— YOUR OBJECTIVE —
What you return should be the lines of the data containing "page", each in full.

[Document layout analysis data]
┄┄┄┄┄┄
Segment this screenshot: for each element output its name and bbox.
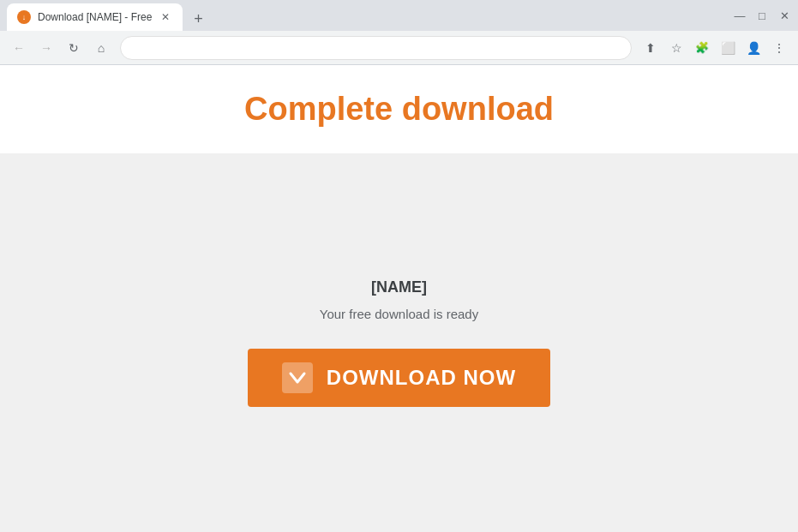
reload-button[interactable]: ↻ [62, 36, 86, 60]
minimize-icon[interactable]: — [733, 9, 747, 22]
extensions-button[interactable]: 🧩 [690, 36, 714, 60]
menu-button[interactable]: ⋮ [767, 36, 791, 60]
new-tab-button[interactable]: + [186, 7, 210, 31]
split-icon: ⬜ [721, 41, 735, 55]
bookmark-icon: ☆ [671, 41, 682, 55]
download-card: [NAME] Your free download is ready DOWNL… [196, 244, 602, 441]
title-bar: ↓ Download [NAME] - Free ✕ + — □ ✕ [0, 0, 798, 31]
tab-close-button[interactable]: ✕ [159, 10, 172, 24]
profile-icon: 👤 [747, 41, 761, 55]
download-now-button[interactable]: DOWNLOAD NOW [248, 349, 550, 407]
toolbar-actions: ⬆ ☆ 🧩 ⬜ 👤 ⋮ [639, 36, 791, 60]
split-view-button[interactable]: ⬜ [716, 36, 740, 60]
window-controls: — □ ✕ [733, 9, 791, 22]
bookmark-button[interactable]: ☆ [664, 36, 688, 60]
main-area: [NAME] Your free download is ready DOWNL… [0, 153, 798, 532]
profile-button[interactable]: 👤 [741, 36, 765, 60]
maximize-icon[interactable]: □ [755, 9, 769, 22]
forward-icon: → [40, 41, 52, 55]
home-button[interactable]: ⌂ [89, 36, 113, 60]
chrome-window: ↓ Download [NAME] - Free ✕ + — □ ✕ ← → [0, 0, 798, 532]
menu-icon: ⋮ [773, 41, 785, 55]
tab-bar: ↓ Download [NAME] - Free ✕ + [7, 0, 726, 31]
home-icon: ⌂ [98, 41, 105, 55]
download-button-label: DOWNLOAD NOW [327, 366, 516, 390]
product-name: [NAME] [248, 278, 550, 296]
tab-favicon-icon: ↓ [17, 10, 31, 24]
toolbar: ← → ↻ ⌂ ⬆ ☆ 🧩 ⬜ 👤 [0, 31, 798, 65]
close-icon[interactable]: ✕ [777, 9, 791, 22]
page-header: Complete download [0, 65, 798, 153]
reload-icon: ↻ [69, 41, 79, 55]
share-button[interactable]: ⬆ [639, 36, 663, 60]
back-icon: ← [13, 41, 25, 55]
back-button[interactable]: ← [7, 36, 31, 60]
page-title: Complete download [17, 91, 781, 128]
page-content: Complete download [NAME] Your free downl… [0, 65, 798, 532]
tab-title: Download [NAME] - Free [38, 11, 152, 23]
active-tab[interactable]: ↓ Download [NAME] - Free ✕ [7, 3, 183, 31]
share-icon: ⬆ [645, 41, 656, 55]
address-bar[interactable] [120, 36, 632, 60]
extensions-icon: 🧩 [695, 41, 709, 54]
forward-button[interactable]: → [34, 36, 58, 60]
chevron-down-icon [282, 362, 313, 393]
ready-text: Your free download is ready [248, 307, 550, 321]
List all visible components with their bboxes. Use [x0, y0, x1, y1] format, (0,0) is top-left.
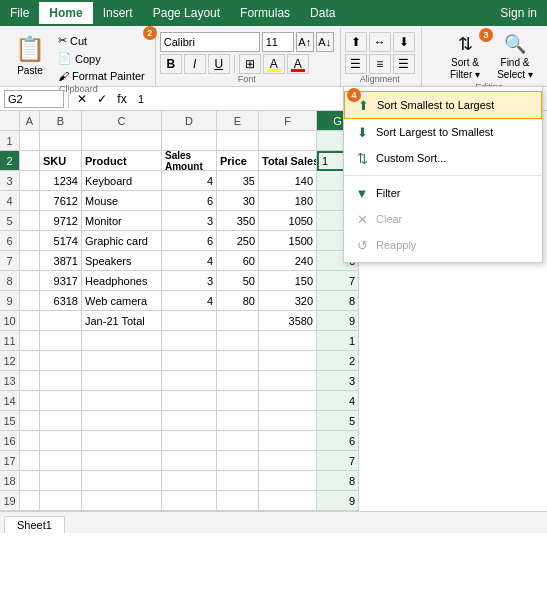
- cell-b3[interactable]: 1234: [40, 171, 82, 191]
- font-size-input[interactable]: [262, 32, 294, 52]
- bold-button[interactable]: B: [160, 54, 182, 74]
- cell-f2[interactable]: Total Sales: [259, 151, 317, 171]
- border-button[interactable]: ⊞: [239, 54, 261, 74]
- cell-d9[interactable]: 4: [162, 291, 217, 311]
- find-select-button[interactable]: 🔍 Find &Select ▾: [493, 32, 537, 82]
- cell-c2[interactable]: Product: [82, 151, 162, 171]
- row-header-8[interactable]: 8: [0, 271, 20, 291]
- cell-e10[interactable]: [217, 311, 259, 331]
- cell-b4[interactable]: 7612: [40, 191, 82, 211]
- cell-c3[interactable]: Keyboard: [82, 171, 162, 191]
- cell-a3[interactable]: [20, 171, 40, 191]
- cell-a2[interactable]: [20, 151, 40, 171]
- cell-c4[interactable]: Mouse: [82, 191, 162, 211]
- cell-e4[interactable]: 30: [217, 191, 259, 211]
- cell-c7[interactable]: Speakers: [82, 251, 162, 271]
- row-header-3[interactable]: 3: [0, 171, 20, 191]
- cell-b5[interactable]: 9712: [40, 211, 82, 231]
- col-header-b[interactable]: B: [40, 111, 82, 131]
- cell-d7[interactable]: 4: [162, 251, 217, 271]
- col-header-f[interactable]: F: [259, 111, 317, 131]
- cell-a6[interactable]: [20, 231, 40, 251]
- row-header-10[interactable]: 10: [0, 311, 20, 331]
- cell-f3[interactable]: 140: [259, 171, 317, 191]
- cell-f4[interactable]: 180: [259, 191, 317, 211]
- cell-d6[interactable]: 6: [162, 231, 217, 251]
- cell-g9[interactable]: 8: [317, 291, 359, 311]
- cell-a8[interactable]: [20, 271, 40, 291]
- cell-b6[interactable]: 5174: [40, 231, 82, 251]
- cell-c10[interactable]: Jan-21 Total: [82, 311, 162, 331]
- menu-page-layout[interactable]: Page Layout: [143, 2, 230, 24]
- cell-b10[interactable]: [40, 311, 82, 331]
- cell-e6[interactable]: 250: [217, 231, 259, 251]
- cell-f5[interactable]: 1050: [259, 211, 317, 231]
- align-right[interactable]: ☰: [393, 54, 415, 74]
- cell-e3[interactable]: 35: [217, 171, 259, 191]
- font-size-increase[interactable]: A↑: [296, 32, 314, 52]
- cell-a4[interactable]: [20, 191, 40, 211]
- cell-e5[interactable]: 350: [217, 211, 259, 231]
- cell-e8[interactable]: 50: [217, 271, 259, 291]
- font-name-input[interactable]: [160, 32, 260, 52]
- cell-e9[interactable]: 80: [217, 291, 259, 311]
- cell-a9[interactable]: [20, 291, 40, 311]
- align-bottom[interactable]: ⬇: [393, 32, 415, 52]
- cell-d10[interactable]: [162, 311, 217, 331]
- align-center[interactable]: ≡: [369, 54, 391, 74]
- cell-a10[interactable]: [20, 311, 40, 331]
- sheet-tab-1[interactable]: Sheet1: [4, 516, 65, 533]
- cell-b8[interactable]: 9317: [40, 271, 82, 291]
- cell-g10[interactable]: 9: [317, 311, 359, 331]
- font-color-button[interactable]: A: [287, 54, 309, 74]
- underline-button[interactable]: U: [208, 54, 230, 74]
- cell-b7[interactable]: 3871: [40, 251, 82, 271]
- row-header-1[interactable]: 1: [0, 131, 20, 151]
- cell-a1[interactable]: [20, 131, 40, 151]
- cell-a5[interactable]: [20, 211, 40, 231]
- menu-insert[interactable]: Insert: [93, 2, 143, 24]
- align-left[interactable]: ☰: [345, 54, 367, 74]
- cell-a7[interactable]: [20, 251, 40, 271]
- cell-d3[interactable]: 4: [162, 171, 217, 191]
- paste-button[interactable]: 📋 Paste: [8, 30, 52, 80]
- menu-signin[interactable]: Sign in: [490, 2, 547, 24]
- cell-d1[interactable]: [162, 131, 217, 151]
- col-header-a[interactable]: A: [20, 111, 40, 131]
- cell-d2[interactable]: SalesAmount: [162, 151, 217, 171]
- cell-f1[interactable]: [259, 131, 317, 151]
- cell-g8[interactable]: 7: [317, 271, 359, 291]
- row-header-6[interactable]: 6: [0, 231, 20, 251]
- cell-c8[interactable]: Headphones: [82, 271, 162, 291]
- menu-file[interactable]: File: [0, 2, 39, 24]
- row-header-5[interactable]: 5: [0, 211, 20, 231]
- font-size-decrease[interactable]: A↓: [316, 32, 334, 52]
- col-header-e[interactable]: E: [217, 111, 259, 131]
- cell-e7[interactable]: 60: [217, 251, 259, 271]
- sort-filter-button[interactable]: ⇅ Sort &Filter ▾ 3: [441, 32, 489, 82]
- cell-f10[interactable]: 3580: [259, 311, 317, 331]
- cell-c5[interactable]: Monitor: [82, 211, 162, 231]
- cell-b1[interactable]: [40, 131, 82, 151]
- sort-desc-item[interactable]: ⬇ Sort Largest to Smallest: [344, 119, 542, 145]
- row-header-9[interactable]: 9: [0, 291, 20, 311]
- insert-function-icon[interactable]: fx: [113, 90, 131, 108]
- cell-e1[interactable]: [217, 131, 259, 151]
- menu-formulas[interactable]: Formulas: [230, 2, 300, 24]
- cell-f9[interactable]: 320: [259, 291, 317, 311]
- row-header-2[interactable]: 2: [0, 151, 20, 171]
- cell-d4[interactable]: 6: [162, 191, 217, 211]
- cell-b2[interactable]: SKU: [40, 151, 82, 171]
- cell-c9[interactable]: Web camera: [82, 291, 162, 311]
- menu-home[interactable]: Home: [39, 2, 92, 24]
- cell-e2[interactable]: Price: [217, 151, 259, 171]
- fill-color-button[interactable]: A: [263, 54, 285, 74]
- cancel-formula-icon[interactable]: ✕: [73, 90, 91, 108]
- cell-d8[interactable]: 3: [162, 271, 217, 291]
- cell-f7[interactable]: 240: [259, 251, 317, 271]
- cell-b9[interactable]: 6318: [40, 291, 82, 311]
- italic-button[interactable]: I: [184, 54, 206, 74]
- col-header-c[interactable]: C: [82, 111, 162, 131]
- cell-c1[interactable]: [82, 131, 162, 151]
- col-header-d[interactable]: D: [162, 111, 217, 131]
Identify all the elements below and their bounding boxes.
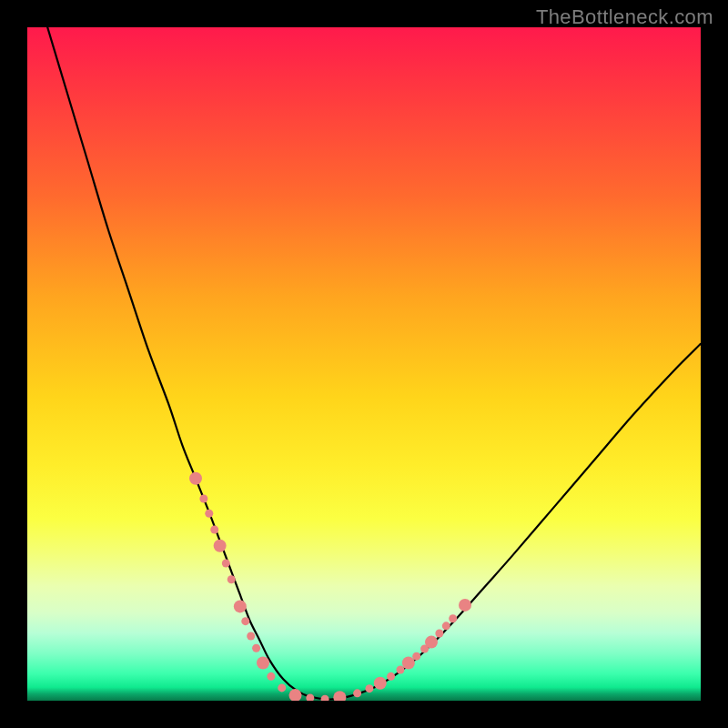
plot-area (27, 27, 701, 701)
chart-stage: TheBottleneck.com (0, 0, 728, 728)
highlight-point (449, 614, 457, 622)
highlight-point (278, 683, 286, 692)
highlight-point (353, 689, 361, 697)
highlight-point (214, 540, 227, 552)
highlight-point (402, 657, 415, 670)
highlight-point (459, 599, 471, 612)
highlight-point (425, 636, 438, 649)
highlight-point (252, 644, 260, 652)
chart-overlay (27, 27, 701, 701)
highlight-point (333, 691, 346, 701)
highlight-point (257, 657, 269, 670)
highlight-point (365, 684, 373, 693)
highlight-point (267, 672, 275, 681)
highlight-point (241, 617, 249, 625)
highlight-point (222, 560, 230, 568)
highlight-point (289, 689, 302, 701)
watermark-text: TheBottleneck.com (536, 5, 713, 29)
highlight-point (374, 677, 387, 690)
highlight-point (435, 630, 443, 638)
highlight-point (247, 632, 255, 640)
highlight-point (189, 472, 202, 485)
highlight-point (199, 495, 207, 503)
highlight-points (189, 472, 471, 701)
highlight-point (396, 665, 404, 673)
highlight-point (442, 622, 450, 630)
curve-line (47, 27, 701, 700)
highlight-point (205, 510, 213, 518)
highlight-point (412, 652, 420, 661)
highlight-point (321, 695, 329, 701)
highlight-point (234, 600, 247, 612)
highlight-point (210, 526, 218, 534)
highlight-point (387, 672, 395, 681)
highlight-point (228, 575, 236, 583)
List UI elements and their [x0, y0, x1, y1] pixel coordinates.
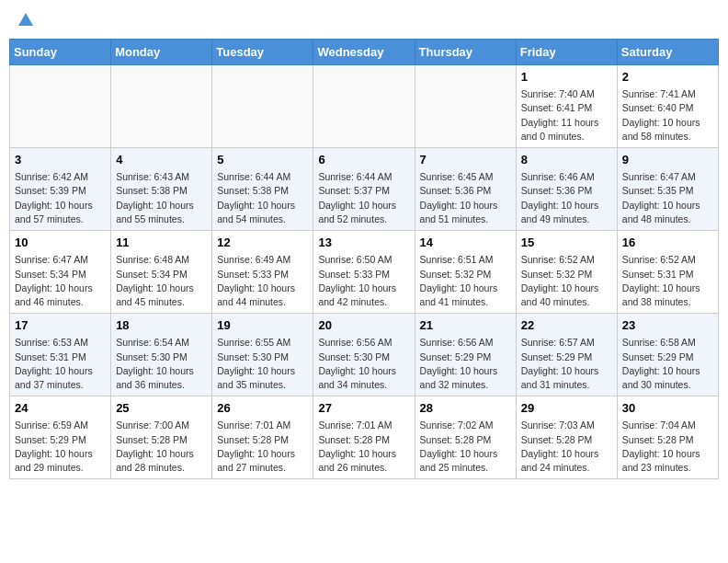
calendar-day-cell: 30Sunrise: 7:04 AM Sunset: 5:28 PM Dayli… — [617, 396, 718, 479]
day-info: Sunrise: 6:50 AM Sunset: 5:33 PM Dayligh… — [318, 253, 409, 309]
day-number: 11 — [116, 235, 207, 251]
calendar-day-cell: 24Sunrise: 6:59 AM Sunset: 5:29 PM Dayli… — [10, 396, 111, 479]
day-number: 28 — [420, 400, 511, 417]
day-info: Sunrise: 6:56 AM Sunset: 5:29 PM Dayligh… — [420, 336, 511, 392]
day-number: 6 — [318, 152, 409, 168]
calendar-day-cell: 23Sunrise: 6:58 AM Sunset: 5:29 PM Dayli… — [617, 314, 718, 396]
calendar-day-cell — [313, 65, 415, 148]
day-info: Sunrise: 6:53 AM Sunset: 5:31 PM Dayligh… — [15, 336, 106, 392]
calendar-day-cell — [10, 65, 111, 148]
day-info: Sunrise: 7:40 AM Sunset: 6:41 PM Dayligh… — [521, 87, 612, 144]
day-number: 4 — [116, 152, 207, 168]
day-info: Sunrise: 7:00 AM Sunset: 5:28 PM Dayligh… — [116, 419, 207, 475]
calendar-day-cell: 7Sunrise: 6:45 AM Sunset: 5:36 PM Daylig… — [415, 148, 516, 231]
day-number: 8 — [521, 152, 612, 168]
calendar-day-cell: 19Sunrise: 6:55 AM Sunset: 5:30 PM Dayli… — [212, 314, 313, 396]
day-number: 14 — [420, 235, 511, 251]
day-info: Sunrise: 6:57 AM Sunset: 5:29 PM Dayligh… — [521, 336, 612, 392]
day-info: Sunrise: 6:47 AM Sunset: 5:34 PM Dayligh… — [15, 253, 106, 309]
day-number: 27 — [318, 400, 409, 417]
day-number: 29 — [521, 400, 612, 417]
day-number: 24 — [15, 400, 106, 417]
day-info: Sunrise: 6:55 AM Sunset: 5:30 PM Dayligh… — [217, 336, 308, 392]
day-info: Sunrise: 6:59 AM Sunset: 5:29 PM Dayligh… — [15, 419, 106, 475]
calendar-week-row: 3Sunrise: 6:42 AM Sunset: 5:39 PM Daylig… — [10, 148, 719, 231]
day-number: 21 — [420, 317, 511, 334]
calendar-day-cell: 25Sunrise: 7:00 AM Sunset: 5:28 PM Dayli… — [111, 396, 212, 479]
day-number: 10 — [15, 235, 106, 251]
weekday-header-wednesday: Wednesday — [313, 40, 415, 65]
calendar-day-cell: 14Sunrise: 6:51 AM Sunset: 5:32 PM Dayli… — [415, 231, 516, 314]
calendar-week-row: 10Sunrise: 6:47 AM Sunset: 5:34 PM Dayli… — [10, 231, 719, 314]
calendar-day-cell: 5Sunrise: 6:44 AM Sunset: 5:38 PM Daylig… — [212, 148, 313, 231]
calendar-day-cell: 18Sunrise: 6:54 AM Sunset: 5:30 PM Dayli… — [111, 314, 212, 396]
day-number: 2 — [622, 69, 713, 86]
weekday-header-saturday: Saturday — [617, 40, 718, 65]
calendar-day-cell: 20Sunrise: 6:56 AM Sunset: 5:30 PM Dayli… — [313, 314, 415, 396]
calendar-day-cell: 27Sunrise: 7:01 AM Sunset: 5:28 PM Dayli… — [313, 396, 415, 479]
calendar-day-cell: 9Sunrise: 6:47 AM Sunset: 5:35 PM Daylig… — [617, 148, 718, 231]
calendar-day-cell: 26Sunrise: 7:01 AM Sunset: 5:28 PM Dayli… — [212, 396, 313, 479]
day-info: Sunrise: 6:52 AM Sunset: 5:31 PM Dayligh… — [622, 253, 713, 309]
logo — [17, 13, 33, 28]
day-info: Sunrise: 6:44 AM Sunset: 5:38 PM Dayligh… — [217, 170, 308, 226]
day-info: Sunrise: 6:45 AM Sunset: 5:36 PM Dayligh… — [420, 170, 511, 226]
calendar-week-row: 17Sunrise: 6:53 AM Sunset: 5:31 PM Dayli… — [10, 314, 719, 396]
day-info: Sunrise: 6:52 AM Sunset: 5:32 PM Dayligh… — [521, 253, 612, 309]
day-info: Sunrise: 6:43 AM Sunset: 5:38 PM Dayligh… — [116, 170, 207, 226]
weekday-header-tuesday: Tuesday — [212, 40, 313, 65]
day-info: Sunrise: 7:41 AM Sunset: 6:40 PM Dayligh… — [622, 87, 713, 144]
day-number: 3 — [15, 152, 106, 168]
calendar-day-cell: 12Sunrise: 6:49 AM Sunset: 5:33 PM Dayli… — [212, 231, 313, 314]
day-number: 9 — [622, 152, 713, 168]
weekday-header-row: SundayMondayTuesdayWednesdayThursdayFrid… — [10, 40, 719, 65]
day-info: Sunrise: 6:46 AM Sunset: 5:36 PM Dayligh… — [521, 170, 612, 226]
calendar-day-cell: 10Sunrise: 6:47 AM Sunset: 5:34 PM Dayli… — [10, 231, 111, 314]
day-info: Sunrise: 7:03 AM Sunset: 5:28 PM Dayligh… — [521, 419, 612, 475]
calendar-day-cell: 15Sunrise: 6:52 AM Sunset: 5:32 PM Dayli… — [516, 231, 617, 314]
calendar-day-cell: 16Sunrise: 6:52 AM Sunset: 5:31 PM Dayli… — [617, 231, 718, 314]
day-info: Sunrise: 6:48 AM Sunset: 5:34 PM Dayligh… — [116, 253, 207, 309]
day-info: Sunrise: 6:42 AM Sunset: 5:39 PM Dayligh… — [15, 170, 106, 226]
day-number: 17 — [15, 317, 106, 334]
calendar-day-cell: 11Sunrise: 6:48 AM Sunset: 5:34 PM Dayli… — [111, 231, 212, 314]
calendar-day-cell: 1Sunrise: 7:40 AM Sunset: 6:41 PM Daylig… — [516, 65, 617, 148]
calendar-day-cell — [212, 65, 313, 148]
weekday-header-thursday: Thursday — [415, 40, 516, 65]
day-info: Sunrise: 6:49 AM Sunset: 5:33 PM Dayligh… — [217, 253, 308, 309]
weekday-header-sunday: Sunday — [10, 40, 111, 65]
calendar-day-cell: 4Sunrise: 6:43 AM Sunset: 5:38 PM Daylig… — [111, 148, 212, 231]
day-number: 16 — [622, 235, 713, 251]
day-number: 23 — [622, 317, 713, 334]
day-number: 22 — [521, 317, 612, 334]
day-info: Sunrise: 7:01 AM Sunset: 5:28 PM Dayligh… — [318, 419, 409, 475]
day-info: Sunrise: 7:01 AM Sunset: 5:28 PM Dayligh… — [217, 419, 308, 475]
day-info: Sunrise: 6:47 AM Sunset: 5:35 PM Dayligh… — [622, 170, 713, 226]
calendar-day-cell: 6Sunrise: 6:44 AM Sunset: 5:37 PM Daylig… — [313, 148, 415, 231]
calendar-day-cell: 17Sunrise: 6:53 AM Sunset: 5:31 PM Dayli… — [10, 314, 111, 396]
day-number: 1 — [521, 69, 612, 86]
page-header — [9, 9, 719, 31]
day-info: Sunrise: 6:58 AM Sunset: 5:29 PM Dayligh… — [622, 336, 713, 392]
calendar-day-cell: 28Sunrise: 7:02 AM Sunset: 5:28 PM Dayli… — [415, 396, 516, 479]
calendar-day-cell: 13Sunrise: 6:50 AM Sunset: 5:33 PM Dayli… — [313, 231, 415, 314]
calendar-table: SundayMondayTuesdayWednesdayThursdayFrid… — [9, 39, 719, 479]
weekday-header-monday: Monday — [111, 40, 212, 65]
weekday-header-friday: Friday — [516, 40, 617, 65]
day-info: Sunrise: 6:51 AM Sunset: 5:32 PM Dayligh… — [420, 253, 511, 309]
day-number: 5 — [217, 152, 308, 168]
day-info: Sunrise: 7:02 AM Sunset: 5:28 PM Dayligh… — [420, 419, 511, 475]
day-number: 13 — [318, 235, 409, 251]
calendar-day-cell: 21Sunrise: 6:56 AM Sunset: 5:29 PM Dayli… — [415, 314, 516, 396]
calendar-day-cell — [415, 65, 516, 148]
day-info: Sunrise: 6:54 AM Sunset: 5:30 PM Dayligh… — [116, 336, 207, 392]
calendar-day-cell: 22Sunrise: 6:57 AM Sunset: 5:29 PM Dayli… — [516, 314, 617, 396]
calendar-day-cell: 29Sunrise: 7:03 AM Sunset: 5:28 PM Dayli… — [516, 396, 617, 479]
calendar-day-cell — [111, 65, 212, 148]
calendar-day-cell: 2Sunrise: 7:41 AM Sunset: 6:40 PM Daylig… — [617, 65, 718, 148]
day-number: 25 — [116, 400, 207, 417]
day-info: Sunrise: 6:56 AM Sunset: 5:30 PM Dayligh… — [318, 336, 409, 392]
day-number: 7 — [420, 152, 511, 168]
calendar-day-cell: 3Sunrise: 6:42 AM Sunset: 5:39 PM Daylig… — [10, 148, 111, 231]
day-info: Sunrise: 7:04 AM Sunset: 5:28 PM Dayligh… — [622, 419, 713, 475]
┄┄┄┄┄┄
— OUTPUT OF THE TASK —
page-header: Complete download [0, 65, 798, 153]
page-title: Complete download [17, 91, 781, 128]
page-content: Complete download [NAME] Your free downl… [0, 65, 798, 532]
- menu-page-layout[interactable]: Page Layout: [143, 2, 230, 24]
page-header — [9, 9, 719, 31]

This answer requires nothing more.